Editor Widerhofer does an almost perfect job shaping the arc of the movie, too. The film opens with a long, static shot of a light, airy, empty building. As the film progresses, Widerhofer moves from scene to scene, offsetting the disturbing animal scenes with scenes involving plants or minerals. (The filmmakers are careful not to flinch from death, but also not to deliberately shock, linger, or revel in blood and guts.) Throughout the film, Widerhofer returns to the building from the opening shot as peppers are planted, grown, and eventually harvested.

There is one mistake in the editing that I wish I had the chance to correct. It will take a digression to explain it, so bear with me. In a class taught by Stan Brakhage, we watched Ralph Steiner’s film H2O, also a poetic, narratorless film about in this case, water. The film print was incomplete, which the class didn’t know. One of the more observant students pointed out that the film seemed emotionally cruel. Steiner had used images of water to lead the audience into an emotionally troubled state, and then apparently just left us there. That’s when Brakhage told us that the film print was wrong. In the complete film, Steiner had actually fulfilled his responsibility as an artist and brought the emotion of the film back to a stable, level place.

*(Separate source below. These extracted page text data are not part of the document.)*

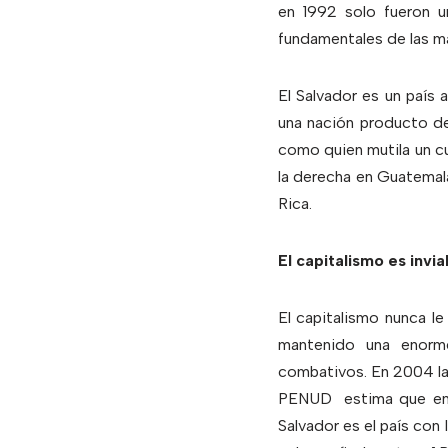
en 1992 solo fueron u
fundamentales de las m
El Salvador es un país a
una nación producto de 
como quien mutila un cu
la derecha en Guatemal
Rica.
El capitalismo es invi
El capitalismo nunca l
mantenido una enorme 
combativos. En 2004 la
PENUD
estima que en
Salvador es el país co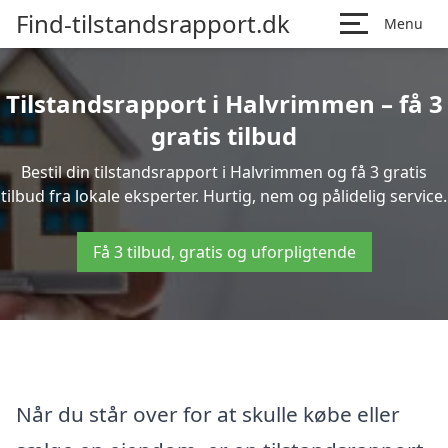
Find-tilstandsrapport.dk
Menu
Tilstandsrapport i Halvrimmen – få 3
gratis tilbud
Bestil din tilstandsrapport i Halvrimmen og få 3 gratis
tilbud fra lokale eksperter. Hurtig, nem og pålidelig service.
Få 3 tilbud, gratis og uforpligtende
Når du står over for at skulle købe eller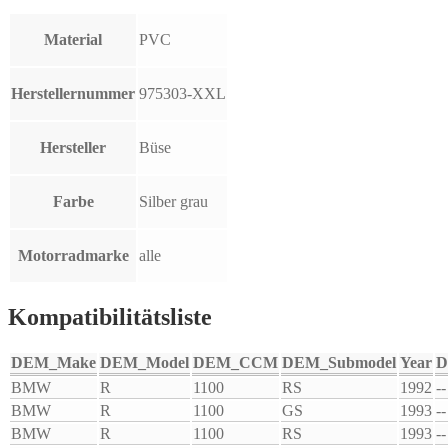
Material
PVC
Herstellernummer
975303-XXL
Hersteller
Büse
Farbe
Silber grau
Motorradmarke
alle
Kompatibilitätsliste
DEM_Make
DEM_Model
DEM_CCM
DEM_Submodel
Year
D
BMW
R
1100
RS
1992
--
BMW
R
1100
GS
1993
--
BMW
R
1100
RS
1993
--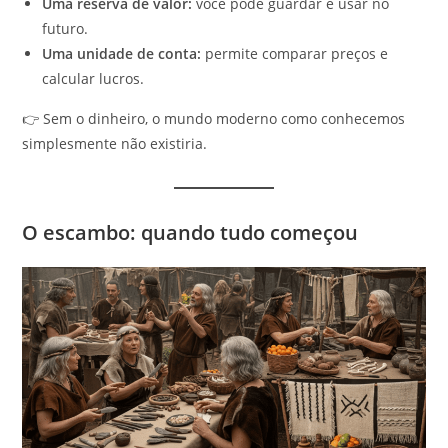
Uma reserva de valor:
você pode guardar e usar no
futuro.
Uma unidade de conta:
permite comparar preços e
calcular lucros.
👉 Sem o dinheiro, o mundo moderno como conhecemos
simplesmente não existiria.
O escambo: quando tudo começou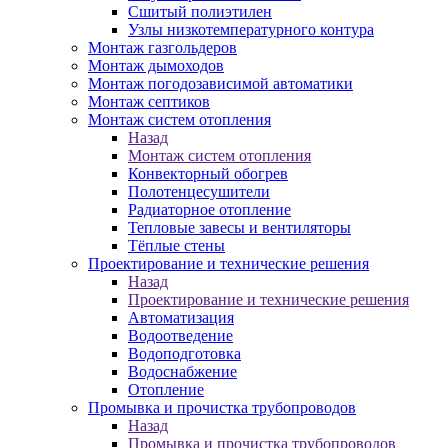
Сшитый полиэтилен
Узлы низкотемпературного контура
Монтаж газгольдеров
Монтаж дымоходов
Монтаж погодозависимой автоматики
Монтаж септиков
Монтаж систем отопления
Назад
Монтаж систем отопления
Конвекторный обогрев
Полотенцесушители
Радиаторное отопление
Тепловые завесы и вентиляторы
Тёплые стены
Проектирование и технические решения
Назад
Проектирование и технические решения
Автоматизация
Водоотведение
Водоподготовка
Водоснабжение
Отопление
Промывка и прочистка трубопроводов
Назад
Промывка и прочистка трубопроводов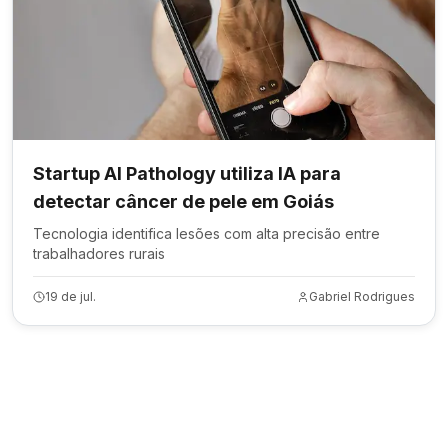
Startup AI Pathology utiliza IA para
detectar câncer de pele em Goiás
Tecnologia identifica lesões com alta precisão entre
trabalhadores rurais
19 de jul.
Gabriel Rodrigues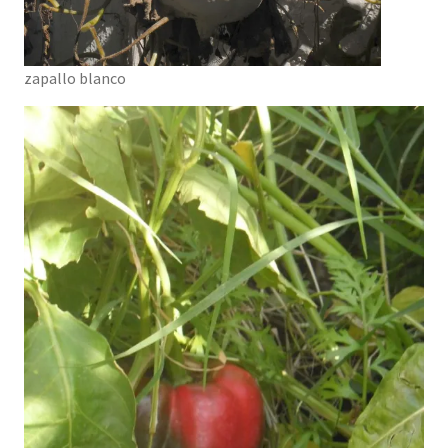
zapallo blanco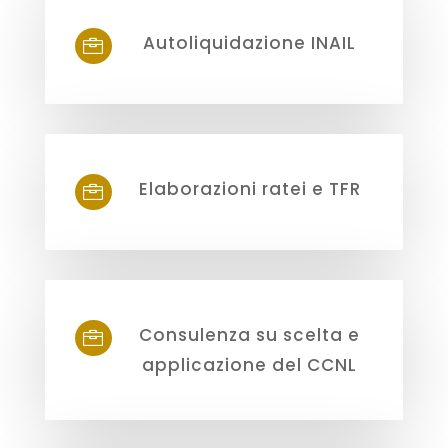
Autoliquidazione INAIL

Elaborazioni ratei e TFR

Consulenza su scelta e

applicazione del CCNL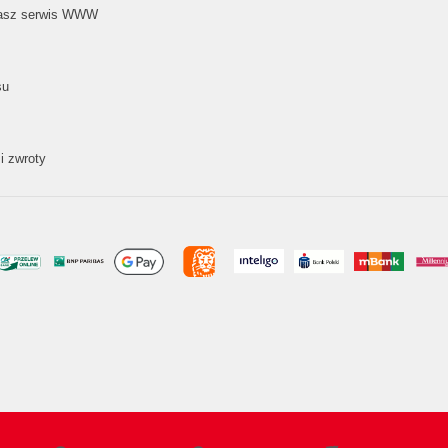
nasz serwis WWW
su
i zwroty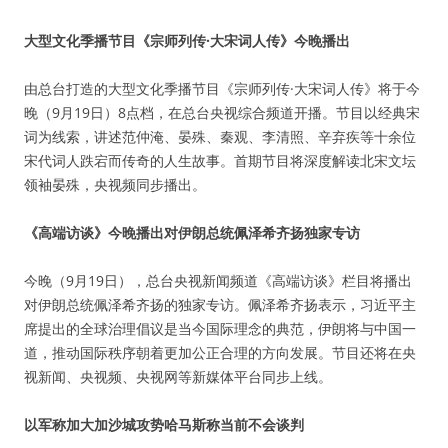
大型文化季播节目《宗师列传·大宋词人传》今晚播出
由总台打造的大型文化季播节目《宗师列传·大宋词人传》将于今
晚（9月19日）8点档，在总台央视综合频道开播。节目以经典宋
词为线索，讲述范仲淹、晏殊、秦观、李清照、辛弃疾等十余位
宋代词人跌宕而传奇的人生故事。首期节目将深度解读北宋文坛
领袖晏殊，央视频同步播出。
《高端访谈》今晚播出对伊朗总统佩泽希齐扬独家专访
今晚（9月19日），总台央视新闻频道《高端访谈》栏目将播出
对伊朗总统佩泽希齐扬的独家专访。佩泽希齐扬表示，习近平主
席提出的全球治理倡议是当今国际理念的典范，伊朗将与中国一
道，推动国际秩序朝着更加公正合理的方向发展。节目还将在央
视新闻、央视频、央视网等新媒体平台同步上线。
以军称加大加沙城攻势哈马斯称当前不会谈判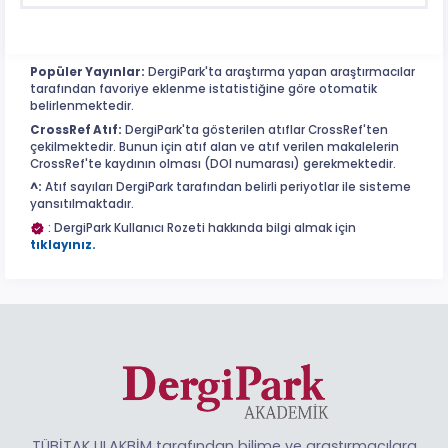
Popüler Yayınlar:
DergiPark'ta araştırma yapan araştırmacılar
tarafından favoriye eklenme istatistiğine göre otomatik
belirlenmektedir.
CrossRef Atıf:
DergiPark'ta gösterilen atıflar CrossRef'ten
çekilmektedir. Bunun için atıf alan ve atıf verilen makalelerin
CrossRef'te kaydının olması (DOI numarası) gerekmektedir.
^:
Atıf sayıları DergiPark tarafından belirli periyotlar ile sisteme
yansıtılmaktadır.
: DergiPark Kullanıcı Rozeti hakkında bilgi almak için
tıklayınız.
TÜBİTAK ULAKBİM tarafından bilime ve araştırmacılara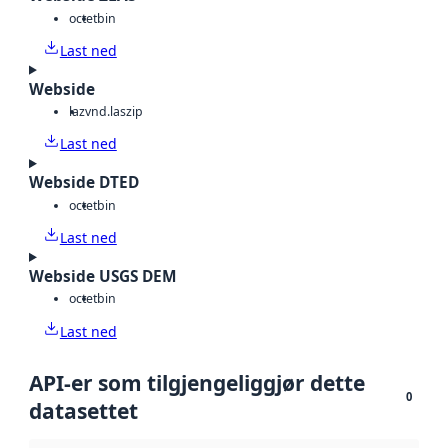
octet
bin
Last ned
Webside
laz
vnd.laszip
Last ned
Webside DTED
octet
bin
Last ned
Webside USGS DEM
octet
bin
Last ned
API-er som tilgjengeliggjør dette
0
datasettet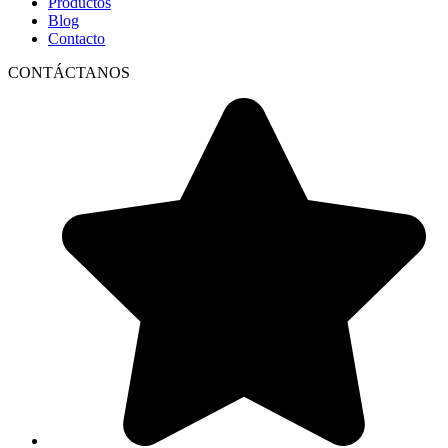
Productos
Blog
Contacto
CONTÁCTANOS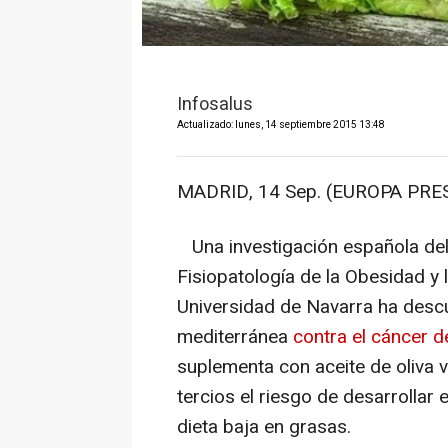
Infosalus
Actualizado: lunes, 14 septiembre 2015 13:48
MADRID, 14 Sep. (EUROPA PRES
Una investigación española del
Fisiopatología de la Obesidad y 
Universidad de Navarra ha descub
mediterránea
contra el cáncer 
suplementa con aceite de oliva 
tercios el riesgo de desarrolla
dieta baja en grasas.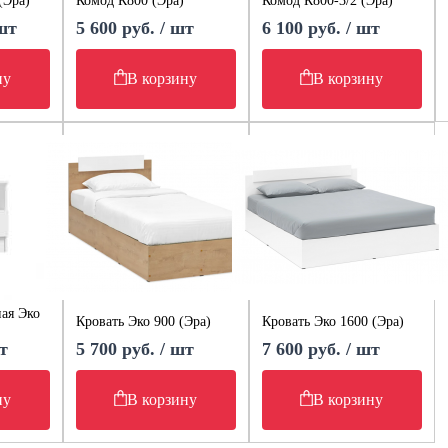
(Эра)
Комод К800 (Эра)
Комод К800-3/2 (Эра)
 шт
5 600 руб. / шт
6 100 руб. / шт
ну
В корзину
В корзину
ая Эко
Кровать Эко 900 (Эра)
Кровать Эко 1600 (Эра)
т
5 700 руб. / шт
7 600 руб. / шт
ну
В корзину
В корзину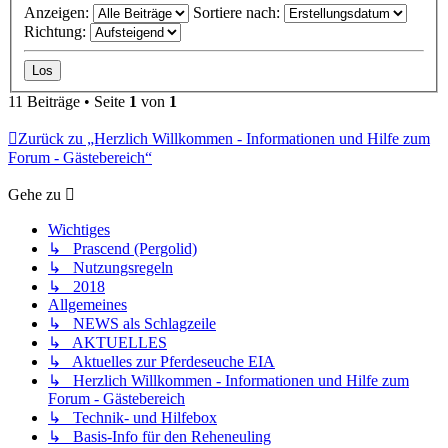
Anzeigen:
Sortiere nach:
Richtung:
11 Beiträge • Seite
1
von
1
Zurück zu „Herzlich Willkommen - Informationen und Hilfe zum
Forum - Gästebereich“
Gehe zu
Wichtiges
↳ Prascend (Pergolid)
↳ Nutzungsregeln
↳ 2018
Allgemeines
↳ NEWS als Schlagzeile
↳ AKTUELLES
↳ Aktuelles zur Pferdeseuche EIA
↳ Herzlich Willkommen - Informationen und Hilfe zum
Forum - Gästebereich
↳ Technik- und Hilfebox
↳ Basis-Info für den Reheneuling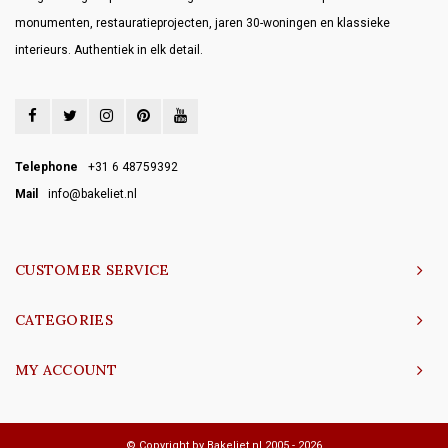
monumenten, restauratieprojecten, jaren 30-woningen en klassieke
interieurs. Authentiek in elk detail.
Telephone
+31 6 48759392
Mail
info@bakeliet.nl
CUSTOMER SERVICE
CATEGORIES
MY ACCOUNT
© Copyright by Bakeliet.nl 2005 - 2026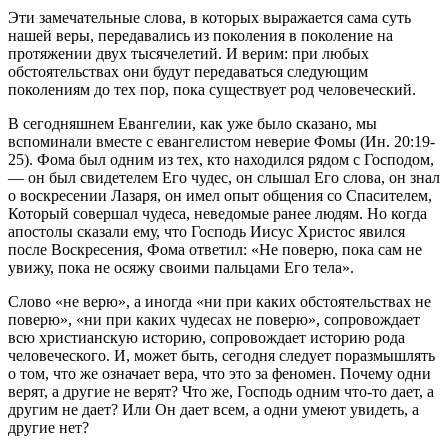
Эти замечательные слова, в которых выражается сама суть
нашей веры, передавались из поколения в поколение на
протяжении двух тысячелетий. И верим: при любых
обстоятельствах они будут передаваться следующим
поколениям до тех пор, пока существует род человеческий.
В сегодняшнем Евангелии, как уже было сказано, мы
вспоминали вместе с евангелистом неверие Фомы (Ин. 20:19-
25). Фома был одним из тех, кто находился рядом с Господом,
— он был свидетелем Его чудес, он слышал Его слова, он знал
о воскресении Лазаря, он имел опыт общения со Спасителем,
Который совершал чудеса, неведомые ранее людям. Но когда
апостолы сказали ему, что Господь Иисус Христос явился
после Воскресения, Фома ответил: «Не поверю, пока сам не
увижу, пока не осяжу своими пальцами Его тела».
Слово «не верю», а иногда «ни при каких обстоятельствах не
поверю», «ни при каких чудесах не поверю», сопровождает
всю христианскую историю, сопровождает историю рода
человеческого. И, может быть, сегодня следует поразмышлять
о том, что же означает вера, что это за феномен. Почему одни
верят, а другие не верят? Что же, Господь одним что-то дает, а
другим не дает? Или Он дает всем, а одни умеют увидеть, а
другие нет?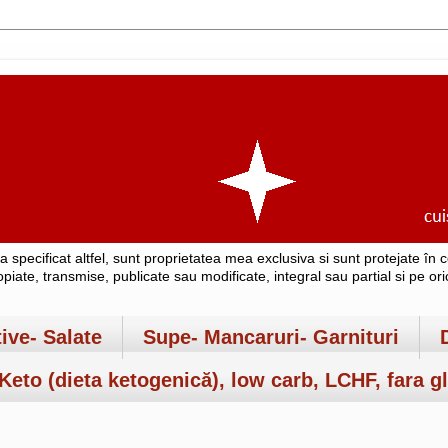
-a specificat altfel, sunt proprietatea mea exclusiva si sunt protejate î
copiate, transmise, publicate sau modificate, integral sau partial si pe o
tive- Salate
Supe- Mancaruri- Garnituri
Keto (dieta ketogenică), low carb, LCHF, fara gl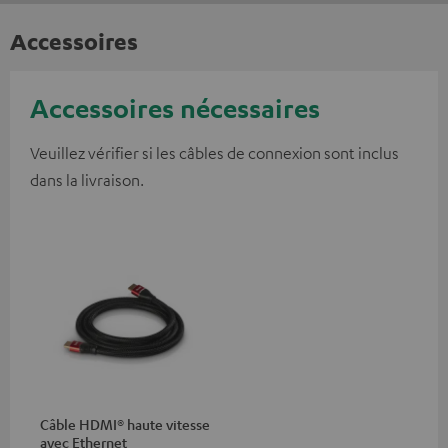
Accessoires
Accessoires nécessaires
Veuillez vérifier si les câbles de connexion sont inclus
dans la livraison.
Câble HDMI® haute vitesse
avec Ethernet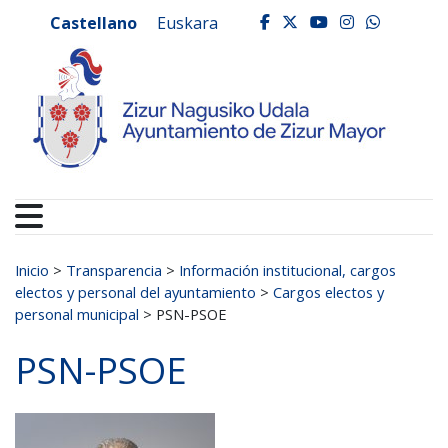
Ayuntamiento de Zizur
Ir al contenido
Castellano
Euskara
facebook
twitter
youtube
instagr
whats
Buscar:
Inicio
>
Transparencia
>
Información institucional, cargos
electos y personal del ayuntamiento
>
Cargos electos y
personal municipal
>
PSN-PSOE
PSN-PSOE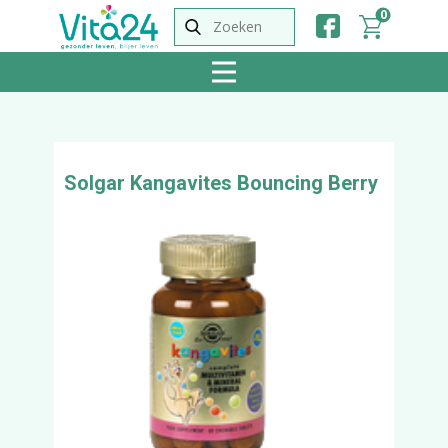
0
Solgar Kangavites Bouncing Berry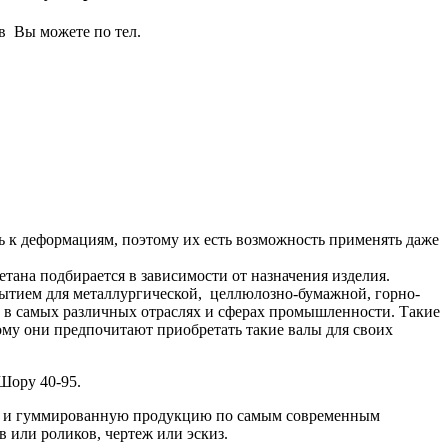
в Вы можете по тел.
к деформациям, поэтому их есть возможность применять даже
ана подбирается в зависимости от назначения изделия.
ытием для металлургической, целлюлозно-бумажной, горно-
 в самых различных отраслях и сферах промышленности. Такие
тому они предпочитают приобретать такие валы для своих
Шору 40-95.
на и гуммированную продукцию по самым современным
 или роликов, чертеж или эскиз.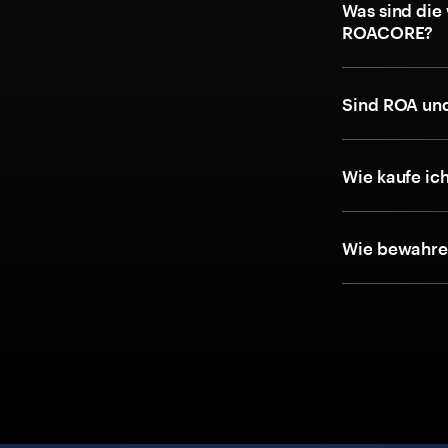
Was sind die
ROACORE?
Sind ROA un
Wie kaufe i
Wie bewahre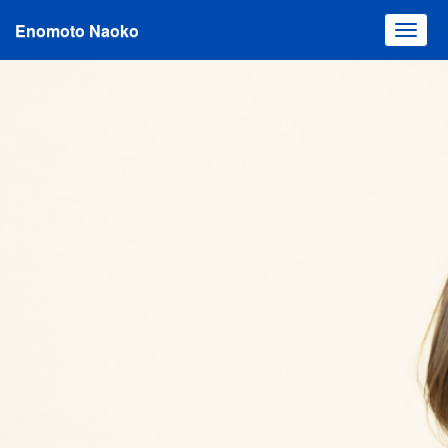
Enomoto Naoko
Toggl
navig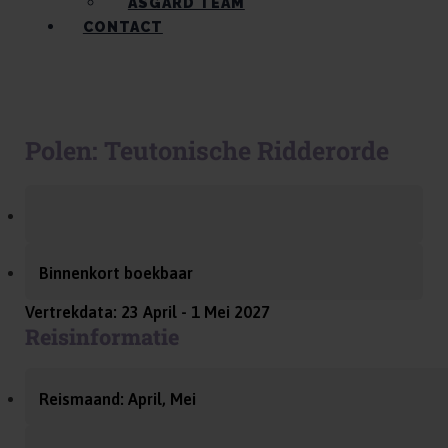
ASGARD TEAM
CONTACT
Polen: Teutonische Ridderorde
Binnenkort boekbaar
Vertrekdata: 23 April - 1 Mei 2027
Reisinformatie
Reismaand: April, Mei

That day in class taught me a lot about art films. If you’re an artist speaking to the emotions and not necessarily to the intellect, you have a responsibility not to abuse that trust. The mistake in Our Daily Bread is the same one that our local film program used to goad audiences to come see the movie: the filmmakers saved the killing floor for last. The final scene includes footage of two cows, facing the camera, being killed by workers in a slaughterhouse. For many, it is the most difficult scene to watch. Emotionally, it is the climax of the movie. But a storyteller needs to end the story a little after the climax, to let the audience come back down from the high point and adjust to life outside the theater. Editor Widerhofer had given us exactly that release by returning to the long shot of the empty greenhouse after the harvest of the peppers. It was the perfect time to release the audience from the theater emotionally, and it even made structural sense, having returned to the place where we began. To put the hardest scene after this emotional release was... I won’t say “artistically irresponsible,” but it was the wrong editorial choice. The last two sequences should have been reversed.

Nevertheless, Our Daily Bread has haunted my thoughts for a week, and not in a gratuitously shocking way. It is the best movie I have seen in many months. Friends and family on my gift list may find a little Daily Bread in their stockings this year.